In this story that is told through technology, the mission control screens are the lens through which everything—the launch, the transit, the touchdown—will be seen.
Before figurative pencil could be put to figurative paper, we had to know the ins and outs of the mission. After all, this was not a fictitious setup. This meant understanding their different subsystems, and tailing scientists across the different departments to make sure we could attain the degree of accuracy that any space mission demands.
Readability and typography were designed with two scenarios in mind.
This meant the visual hierarchy would be two-fold, one suited for each of the above scenarios.
Working primarily on a dark background, we chose a complementary colour scheme, involving the brand’s blue colour. With this we were able to draw contrast between the different parts of the interface.
While it was crucial for the scientist to monitor the parameters and their values, the audience themselves would not concern themselves with that. Instead, the audience’s attention would be guided to the bigger picture.

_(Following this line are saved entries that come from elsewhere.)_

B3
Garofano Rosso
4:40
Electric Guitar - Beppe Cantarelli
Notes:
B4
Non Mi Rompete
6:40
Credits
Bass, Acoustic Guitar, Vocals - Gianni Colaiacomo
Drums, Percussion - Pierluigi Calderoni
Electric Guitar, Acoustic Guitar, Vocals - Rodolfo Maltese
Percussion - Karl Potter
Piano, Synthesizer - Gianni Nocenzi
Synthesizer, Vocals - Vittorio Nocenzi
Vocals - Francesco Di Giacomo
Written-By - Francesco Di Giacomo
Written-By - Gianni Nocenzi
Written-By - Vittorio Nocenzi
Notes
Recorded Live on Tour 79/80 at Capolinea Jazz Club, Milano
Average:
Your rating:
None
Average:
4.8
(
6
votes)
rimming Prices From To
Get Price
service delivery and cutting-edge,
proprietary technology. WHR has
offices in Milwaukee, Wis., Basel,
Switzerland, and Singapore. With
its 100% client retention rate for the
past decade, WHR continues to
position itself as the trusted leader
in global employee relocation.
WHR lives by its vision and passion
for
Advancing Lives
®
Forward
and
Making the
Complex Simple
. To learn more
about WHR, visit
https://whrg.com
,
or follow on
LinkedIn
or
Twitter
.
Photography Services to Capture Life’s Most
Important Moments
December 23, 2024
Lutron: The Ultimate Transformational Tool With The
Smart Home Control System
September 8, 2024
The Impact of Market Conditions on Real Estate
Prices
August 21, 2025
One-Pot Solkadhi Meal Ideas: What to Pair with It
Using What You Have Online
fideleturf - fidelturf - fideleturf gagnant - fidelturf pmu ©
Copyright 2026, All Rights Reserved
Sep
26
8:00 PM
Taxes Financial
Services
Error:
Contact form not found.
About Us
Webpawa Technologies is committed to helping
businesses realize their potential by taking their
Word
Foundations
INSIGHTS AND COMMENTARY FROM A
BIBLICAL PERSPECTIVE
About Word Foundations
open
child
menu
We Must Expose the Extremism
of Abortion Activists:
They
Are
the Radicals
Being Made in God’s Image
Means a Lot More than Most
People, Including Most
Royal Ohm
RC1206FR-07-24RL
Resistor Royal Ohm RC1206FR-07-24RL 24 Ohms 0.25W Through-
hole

Visual language and typography were tested with three different subsystems before they were adapted to the rest. One problem that presented itself to us was the acquisition of assets. The assets provided by the team of scientists would not be amenable to a design format. What’s more, clarity in communication demanded that the to-scale 3d models of the spacecraft had to be abstracted into a simpler form to give emphasis where desired.
The information that is communicated through these screens demanded precision. This was not only to track changes but to respond to active crises. This, in a scenario where there needed to be accommodations for data transfer rates and even in cases where light speed wouldn’t be quick enough across these great distances.